(Stored data entries)
[Start of section]

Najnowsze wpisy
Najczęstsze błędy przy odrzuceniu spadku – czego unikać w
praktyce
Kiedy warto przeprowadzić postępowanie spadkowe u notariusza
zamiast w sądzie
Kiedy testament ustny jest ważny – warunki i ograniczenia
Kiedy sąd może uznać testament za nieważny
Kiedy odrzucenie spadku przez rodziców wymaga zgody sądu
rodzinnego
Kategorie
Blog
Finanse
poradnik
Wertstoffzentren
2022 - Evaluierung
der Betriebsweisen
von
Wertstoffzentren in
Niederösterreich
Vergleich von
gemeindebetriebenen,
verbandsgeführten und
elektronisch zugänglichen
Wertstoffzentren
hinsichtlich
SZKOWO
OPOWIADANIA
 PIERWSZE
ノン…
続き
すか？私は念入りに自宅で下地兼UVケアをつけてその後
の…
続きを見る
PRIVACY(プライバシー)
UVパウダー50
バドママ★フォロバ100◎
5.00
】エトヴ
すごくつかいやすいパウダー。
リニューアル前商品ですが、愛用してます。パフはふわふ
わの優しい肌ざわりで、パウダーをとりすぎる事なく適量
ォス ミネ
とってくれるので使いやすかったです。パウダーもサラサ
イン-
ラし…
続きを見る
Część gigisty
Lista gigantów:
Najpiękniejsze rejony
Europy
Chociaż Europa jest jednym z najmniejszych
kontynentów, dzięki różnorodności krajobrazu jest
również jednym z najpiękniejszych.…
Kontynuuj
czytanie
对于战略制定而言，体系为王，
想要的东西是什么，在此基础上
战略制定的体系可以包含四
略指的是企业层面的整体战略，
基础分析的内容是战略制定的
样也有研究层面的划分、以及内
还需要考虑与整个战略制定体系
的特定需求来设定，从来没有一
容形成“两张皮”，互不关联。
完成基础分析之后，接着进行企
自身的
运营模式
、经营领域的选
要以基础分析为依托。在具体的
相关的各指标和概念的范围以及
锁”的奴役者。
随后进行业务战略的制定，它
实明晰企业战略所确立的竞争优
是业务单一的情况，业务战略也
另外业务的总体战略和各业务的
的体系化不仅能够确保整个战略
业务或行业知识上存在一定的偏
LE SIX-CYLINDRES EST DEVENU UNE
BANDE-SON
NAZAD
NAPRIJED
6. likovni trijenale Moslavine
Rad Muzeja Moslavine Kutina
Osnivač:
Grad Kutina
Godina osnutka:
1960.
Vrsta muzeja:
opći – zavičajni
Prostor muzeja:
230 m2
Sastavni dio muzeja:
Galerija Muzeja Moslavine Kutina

[End of section]

* THE PROBLEM: All of the data above should be written out again word for word.

* RESPONSE TO THE TASK:
Najnowsze wpisy
Najczęstsze błędy przy odrzuceniu spadku – czego unikać w
praktyce
Kiedy warto przeprowadzić postępowanie spadkowe u notariusza
zamiast w sądzie
Kiedy testament ustny jest ważny – warunki i ograniczenia
Kiedy sąd może uznać testament za nieważny
Kiedy odrzucenie spadku przez rodziców wymaga zgody sądu
rodzinnego
Kategorie
Blog
Finanse
poradnik
Wertstoffzentren
2022 - Evaluierung
der Betriebsweisen
von
Wertstoffzentren in
Niederösterreich
Vergleich von
gemeindebetriebenen,
verbandsgeführten und
elektronisch zugänglichen
Wertstoffzentren
hinsichtlich
SZKOWO
OPOWIADANIA
 PIERWSZE
ノン…
続き
すか？私は念入りに自宅で下地兼UVケアをつけてその後
の…
続きを見る
PRIVACY(プライバシー)
UVパウダー50
バドママ★フォロバ100◎
5.00
】エトヴ
すごくつかいやすいパウダー。
リニューアル前商品ですが、愛用してます。パフはふわふ
わの優しい肌ざわりで、パウダーをとりすぎる事なく適量
ォス ミネ
とってくれるので使いやすかったです。パウダーもサラサ
イン-
ラし…
続きを見る
Część gigisty
Lista gigantów:
Najpiękniejsze rejony
Europy
Chociaż Europa jest jednym z najmniejszych
kontynentów, dzięki różnorodności krajobrazu jest
również jednym z najpiękniejszych.…
Kontynuuj
czytanie
对于战略制定而言，体系为王，
想要的东西是什么，在此基础上
战略制定的体系可以包含四
略指的是企业层面的整体战略，
基础分析的内容是战略制定的
样也有研究层面的划分、以及内
还需要考虑与整个战略制定体系
的特定需求来设定，从来没有一
容形成“两张皮”，互不关联。
完成基础分析之后，接着进行企
自身的
运营模式
、经营领域的选
要以基础分析为依托。在具体的
相关的各指标和概念的范围以及
锁”的奴役者。
随后进行业务战略的制定，它
实明晰企业战略所确立的竞争优
是业务单一的情况，业务战略也
另外业务的总体战略和各业务的
的体系化不仅能够确保整个战略
业务或行业知识上存在一定的偏
LE SIX-CYLINDRES EST DEVENU UNE
BANDE-SON
NAZAD
NAPRIJED
6. likovni trijenale Moslavine
Rad Muzeja Moslavine Kutina
Osnivač:
Grad Kutina
Godina osnutka:
1960.
Vrsta muzeja:
opći – zavičajni
Prostor muzeja:
230 m2
Sastavni dio muzeja:
Galerija Muzeja Moslavine Kutina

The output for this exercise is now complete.